植物を育てたいけれども、育て方が分からない。そんな時はネットで検索すればすぐに情報が手に入ります。どういった時期に何をすれば良いか、水やりの頻度は、直射日光に当てて良いかなど。しかしその情報どおりにやっても上手くいかない事があります。もちろんアクセスした情報が、根本的に間違っている場合は論外です。しかし情報に誤りがない場合に、それでも上手くいかない時は、個体差と環境差の問題があります。
植物は同じ品種でもそれぞれに個体差があります。とくに刺し技などのコピーではなく、種から育てられたものはそれぞれ微妙に個性が違う。よってセオリー通りにいかない「例外的な個体」がそこそこあるということです。その場合は世界に一つしかない個性を、徐々に把握しながら育てる必要があります。もう一つは環境差です。情報元の環境と100%同じということは原理的にありません。そこで情報元の環境との差を予測して対応する必要があります。

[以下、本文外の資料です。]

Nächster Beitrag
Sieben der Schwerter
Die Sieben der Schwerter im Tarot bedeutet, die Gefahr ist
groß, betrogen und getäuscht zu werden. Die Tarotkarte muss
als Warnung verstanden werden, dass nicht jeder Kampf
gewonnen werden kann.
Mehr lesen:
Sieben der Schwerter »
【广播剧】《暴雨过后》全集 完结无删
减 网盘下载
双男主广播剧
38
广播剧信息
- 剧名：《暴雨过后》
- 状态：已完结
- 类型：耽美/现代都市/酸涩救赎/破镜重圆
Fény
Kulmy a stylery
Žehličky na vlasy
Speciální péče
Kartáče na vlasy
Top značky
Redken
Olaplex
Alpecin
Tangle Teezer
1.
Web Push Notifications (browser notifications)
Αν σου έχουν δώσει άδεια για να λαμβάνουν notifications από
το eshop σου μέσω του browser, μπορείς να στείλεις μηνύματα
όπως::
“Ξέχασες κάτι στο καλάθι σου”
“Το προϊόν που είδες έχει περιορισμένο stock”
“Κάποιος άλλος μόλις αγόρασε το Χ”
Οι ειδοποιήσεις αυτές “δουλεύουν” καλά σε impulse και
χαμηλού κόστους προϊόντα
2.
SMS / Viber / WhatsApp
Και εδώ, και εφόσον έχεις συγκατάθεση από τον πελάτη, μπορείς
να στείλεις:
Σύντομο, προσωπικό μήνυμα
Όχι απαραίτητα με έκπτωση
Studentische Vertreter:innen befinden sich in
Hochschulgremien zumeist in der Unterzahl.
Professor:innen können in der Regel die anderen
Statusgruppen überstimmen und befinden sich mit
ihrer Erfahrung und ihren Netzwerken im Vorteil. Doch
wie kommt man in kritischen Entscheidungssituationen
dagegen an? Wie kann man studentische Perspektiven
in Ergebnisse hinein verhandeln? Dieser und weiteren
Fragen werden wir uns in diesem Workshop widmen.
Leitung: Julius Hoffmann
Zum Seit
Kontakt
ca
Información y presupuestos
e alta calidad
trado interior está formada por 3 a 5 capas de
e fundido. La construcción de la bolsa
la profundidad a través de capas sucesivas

これは植物に限りません。個性があり育った環境が違うなら、一般化したセオリーを強引に採用することで枯れてしまう事があります。そうならないためには、どのような個性のものを、いかなる環境で育て開花させるのかを把握する必要ある。一般化したセオリーは一つの基準にしか過ぎません。そのようなセオリーと現実の個性に対する「適切な対応」は別次元のものです。セオリーを現実によって上手く修正したところに、成長と豊かな実りの可能性があるのです。